Would you say it was possible to create a game that presented skills associated with writing Prime Time television shows? Yes of course playing PTA wont make you an instant TV show writing genius, but it does provide a fun way of appreciating many of the associated concepts/techniques/skills or whatever you want to call them.   Certainly a neophyte would be further down the road to TV show writing success for having played the game, than not.
It depends on what you mean by success. I'm sure in film school things like lighting, camera handling, site selection and preperation, etc are all taught and if you know them you are further down the road to success.

You could have a game that teaches these sorts of things, as far as I know.
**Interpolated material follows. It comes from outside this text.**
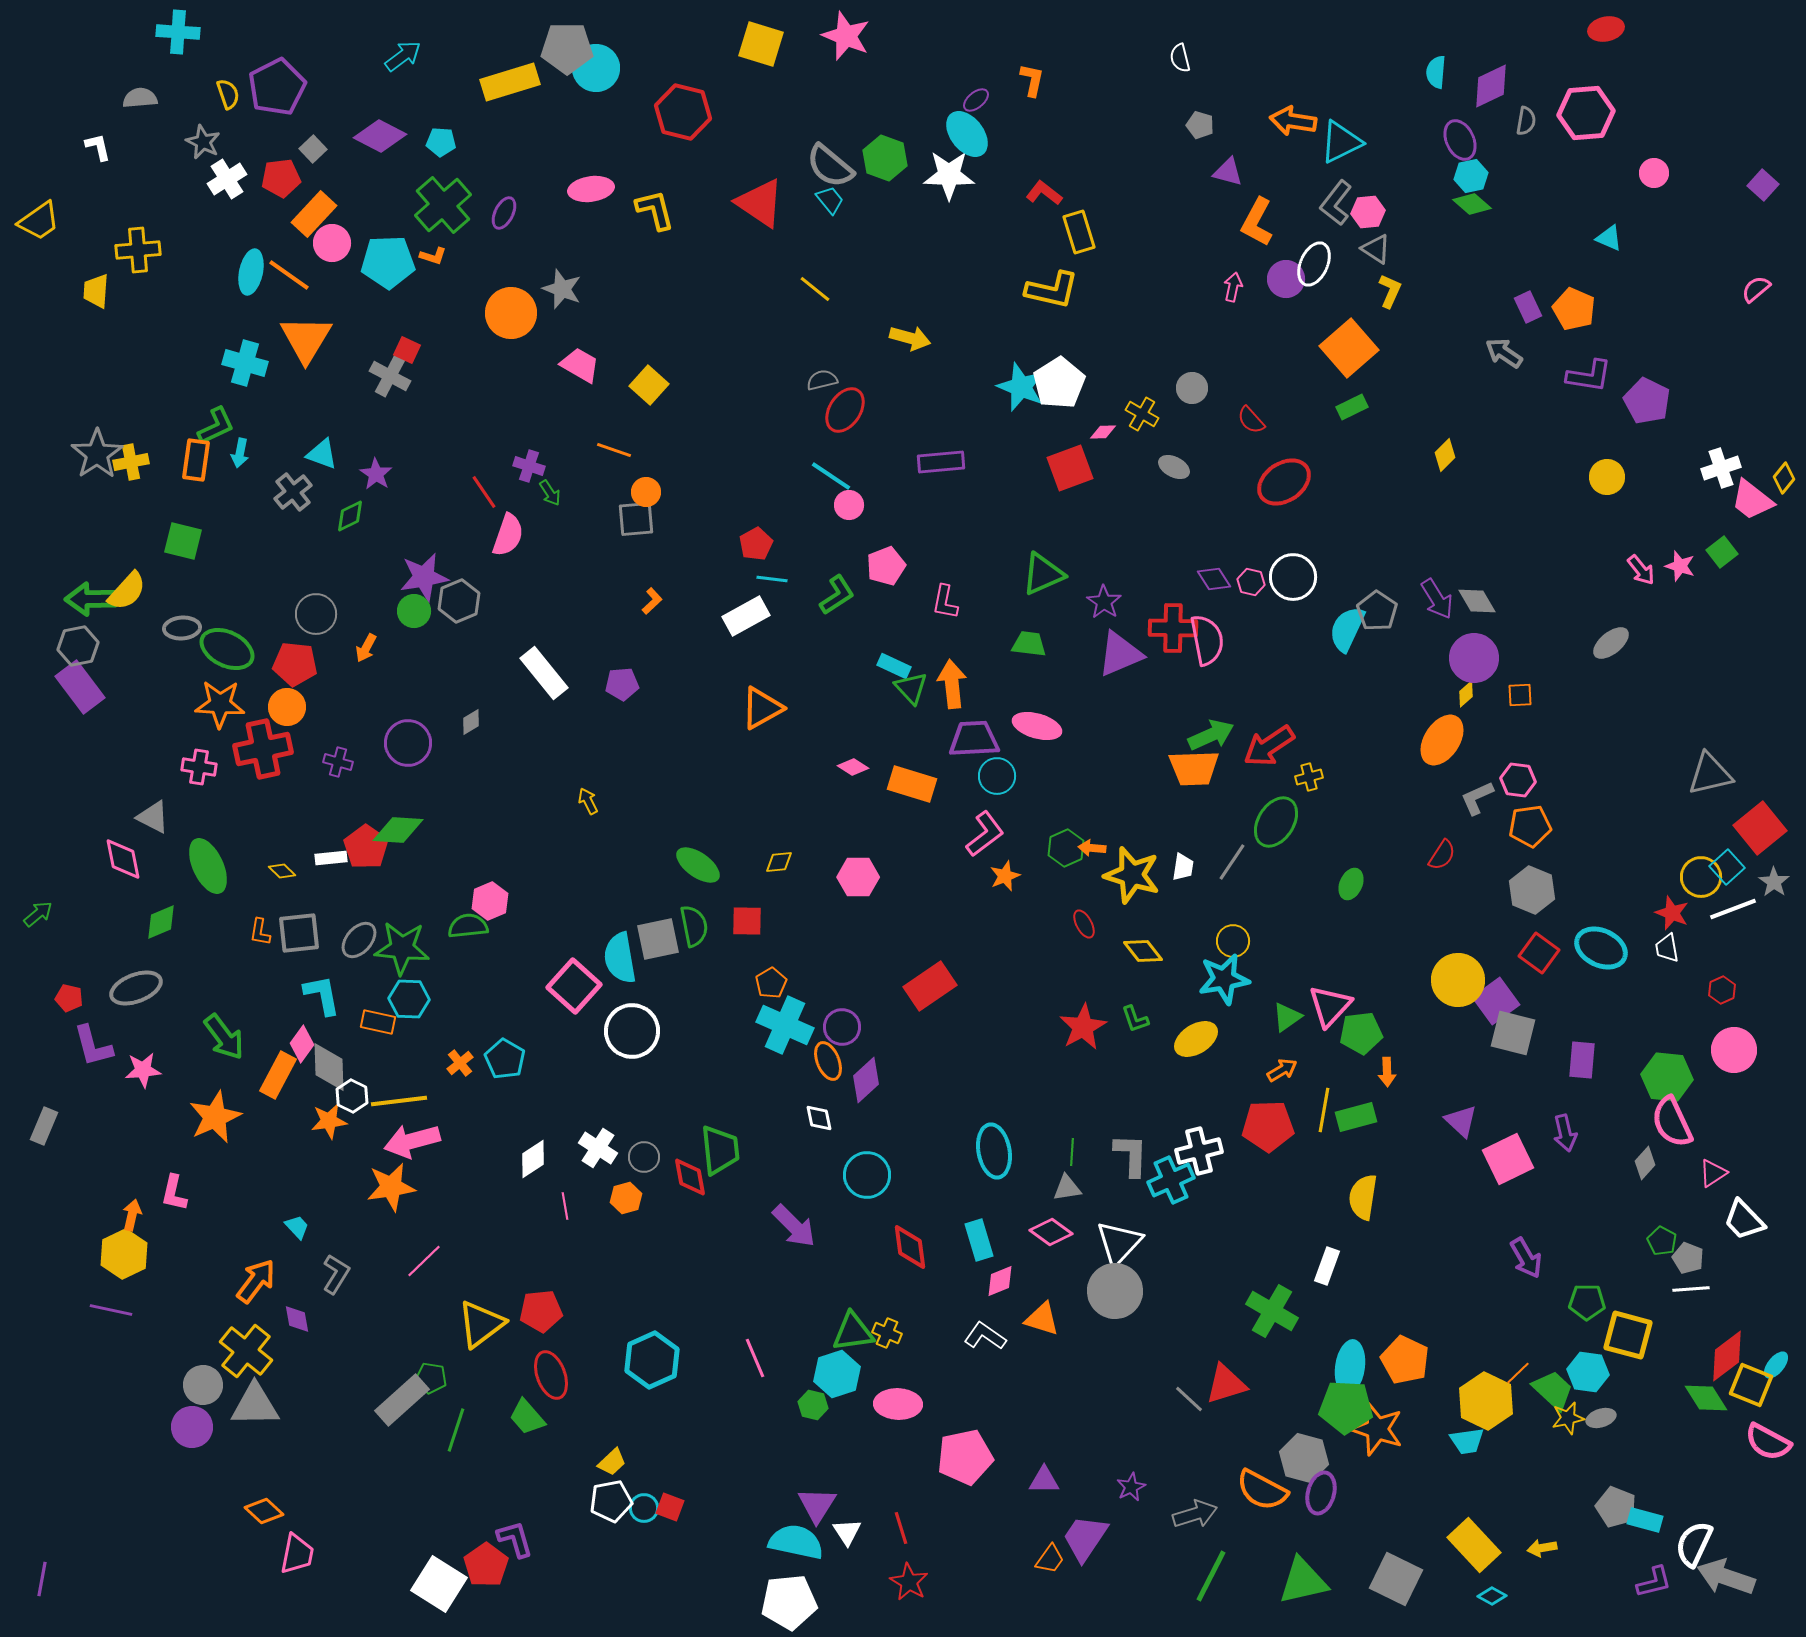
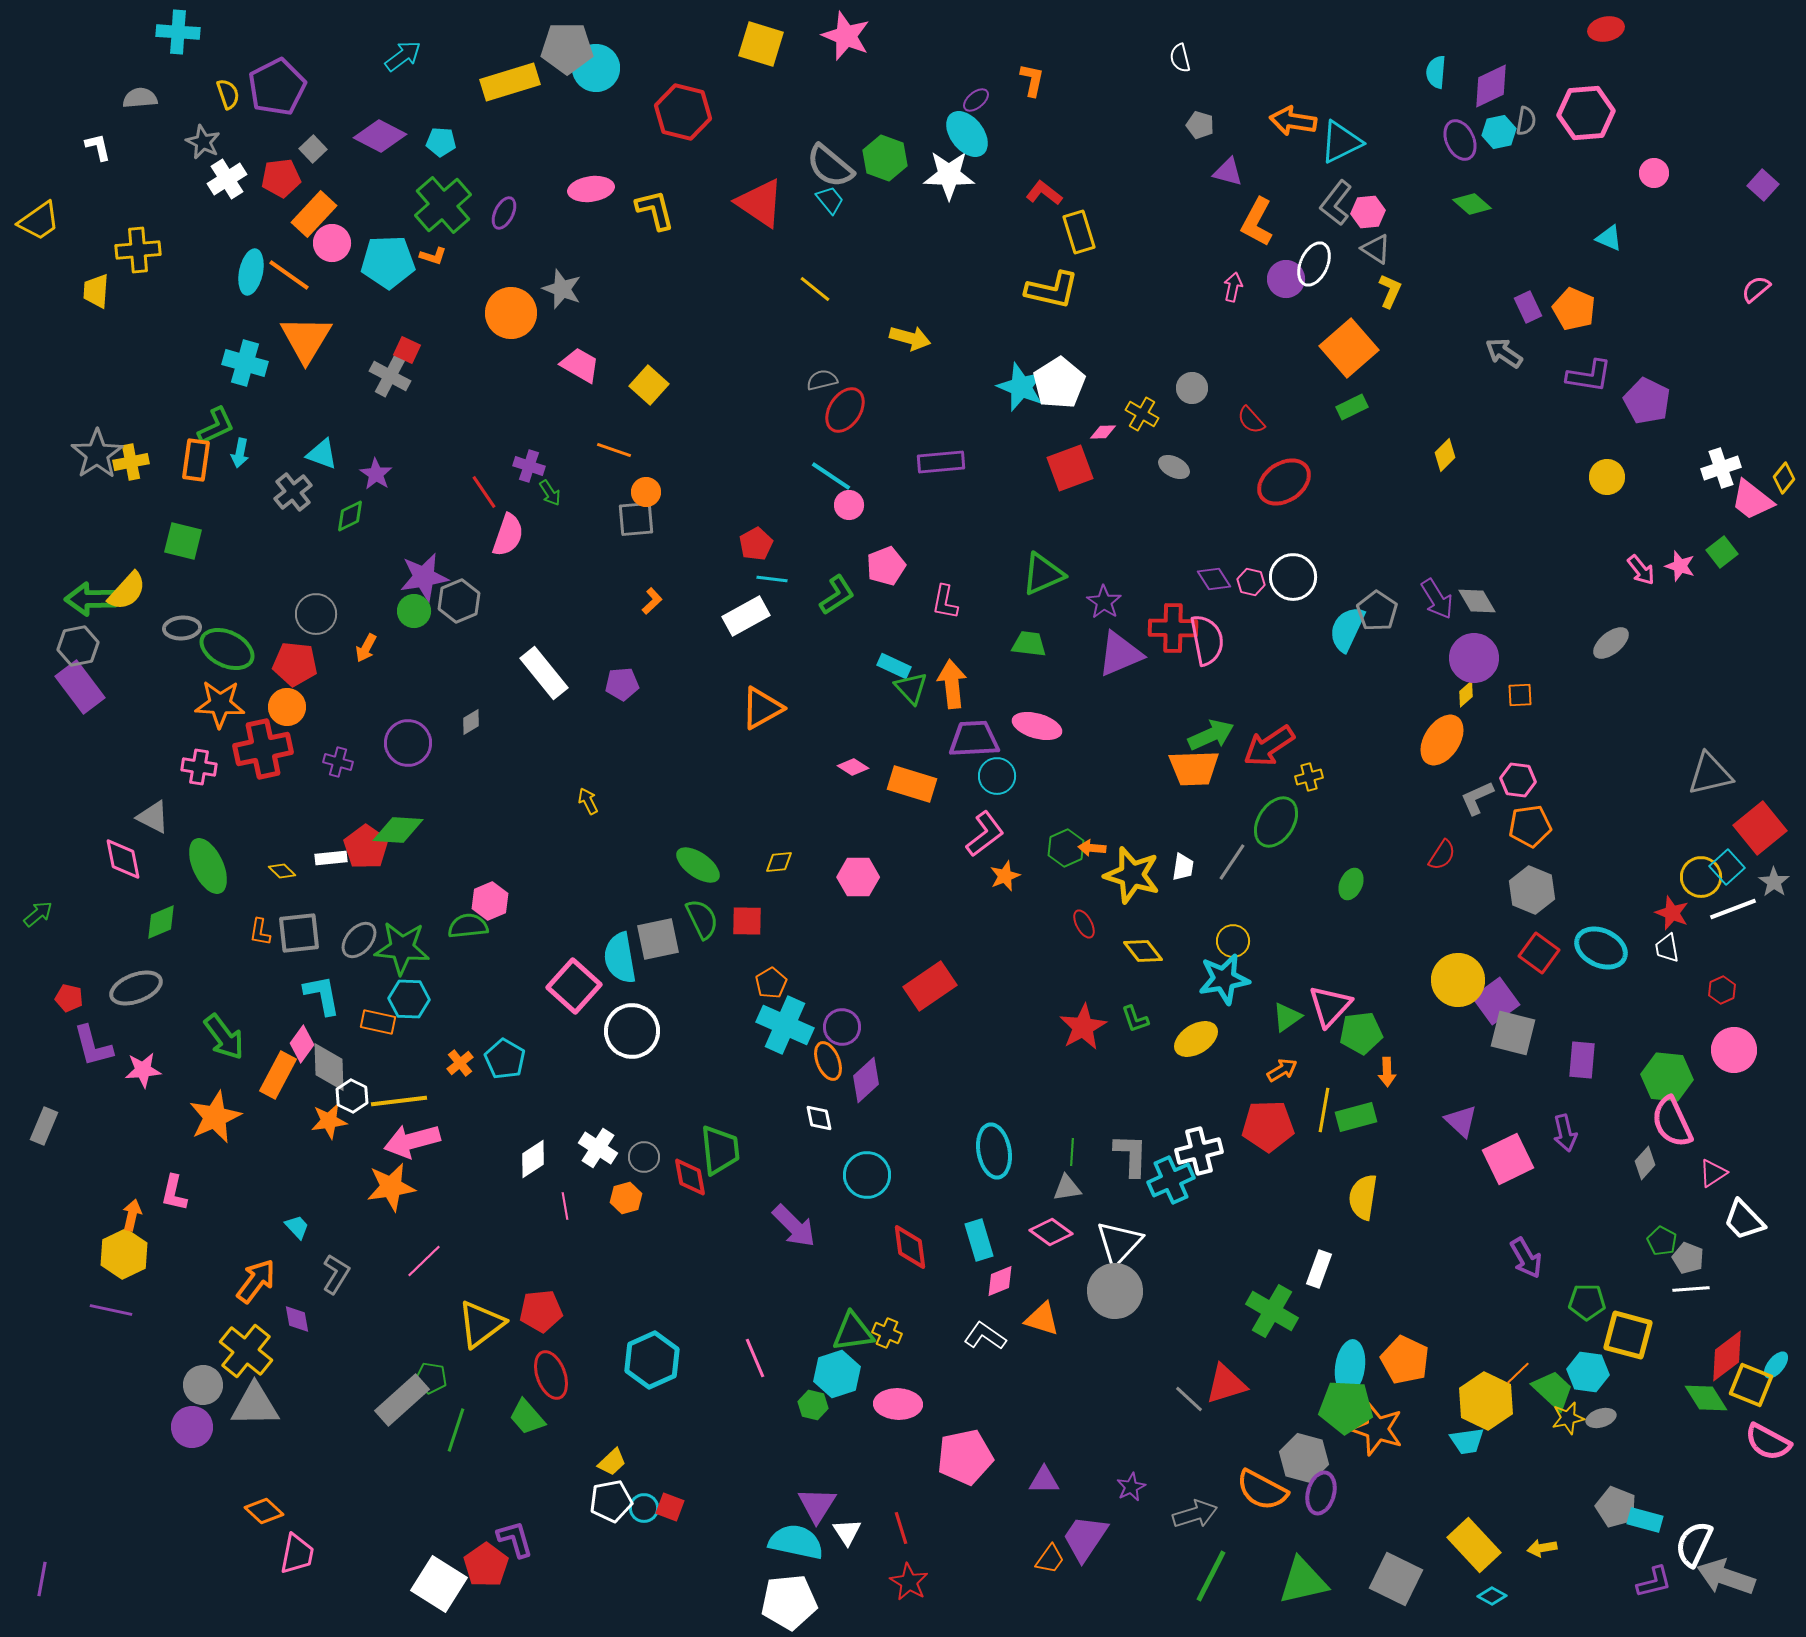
cyan hexagon at (1471, 176): moved 28 px right, 44 px up
green semicircle at (694, 926): moved 8 px right, 7 px up; rotated 15 degrees counterclockwise
white rectangle at (1327, 1266): moved 8 px left, 3 px down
The current game called prime time adventures does not teach this. Though it may teach storyboarding to some extent.

Quote
Im not exactly sure what all that meant?  are you saying its impossible to critically examine the process of roleplaying and quantify patterns and anti-patterns that exist -- given the nature of The Forge, its originator and community, I cant believe thats what youre saying, considering that seems to be one of the main aims.
You've said
Quote
People seem to have a firm idea that for roleplaying to work properly, certain things must be observed and put into practice?  great!
I've said these 'people' may be talking shit.

I haven't said there's nothing to critically examine. Indeed I've said there's even more to be critical about.

You talk about patterns that exist...do they? What's the evidence for that? Someone just said they do? Is that enough evidence for you?